Serbia and Montenegro lists its fifth Ramsar Site
New designation in Serbia and Montenegro
The Institute for Nature Conservation of Serbia has provided outstanding well-completed documents (Ramsar Information Sheet, map and photos) for the inclusion of a unique salina area in Serbia and Montenegro into the List of Wetlands of International Importance. As described by Prof Dr Lidija Amidic, Director of the Institute, the value of the natural characteristics and biodiversity of the new designated Ramsar site Slano Kopovo is "so high that it is almost off-chart for estimation. This act is a crown of our many years of wishes and plans to get Slano Kopovo, besides the status of Important Bird Area (IBA), also the well-deserved international recognition as a new Ramsar area. Nomination of Slano Kopovo as a new Ramsar area in Serbia and Montenegro is one of the more important steps in our striving to protect and conserve the extremely valuable but threatened wetland habitats in Serbia, and as successfully as possible, to improve the implementation of Ramsar Convention in our country."

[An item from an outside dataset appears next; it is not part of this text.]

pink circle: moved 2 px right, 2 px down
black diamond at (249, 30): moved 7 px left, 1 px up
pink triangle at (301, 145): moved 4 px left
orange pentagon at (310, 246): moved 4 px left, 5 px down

Ramsar's Estelle Gironnet provides this brief description of the site, based on the materials provided by the government of Serbia and Montenegro: Slano Kopovo (976 hectares, 45º38N 020º13E), designated effective 22 July 2004, is a Special Nature Reserve and IBA in Vojvodina province. The site, left over from the draining of an ancient meander of the Tisza River, is a rare and representative example of salt habitats but presents also, on its eastern side, a smaller freshwater depression. It is one of Serbia's most important bird habitats and regularly supports more than 20,000 waterbirds, breeding and migrating. It is especially suitable for cranes, ducks, geese and shorebirds and supports a significant number of vulnerable, threatened and critically endangered species such as Numenius tenuirostris, Anser erythropus, Branta ruficollis, Oxyura leucocephala, Aquila heliaca, Falco naumanni, Otis tarda, the rodent Spermophilus citellus, and plant communities such as the rare Thero-Salicornietea specific to salty grounds. The area is threatened by a decrease in water level, as the drying up of the depressions during summer and autumn is becoming more frequent, caused chiefly by the development of a channel web and dam construction on the Tisza which has lowered the level of the underground waters. Other negative factors are plowing of pastures, use of chemicals and artificial fertilizers for agriculture. Human activities include regulated hunting, livestock husbandry, agriculture, and the use of mud for curing ailments. There is a high potential of scientific research and conservation education. Church remnants from the 9th-11th centuries exist on site. Conservation priorities concern the sanitation and improvement of the water regime.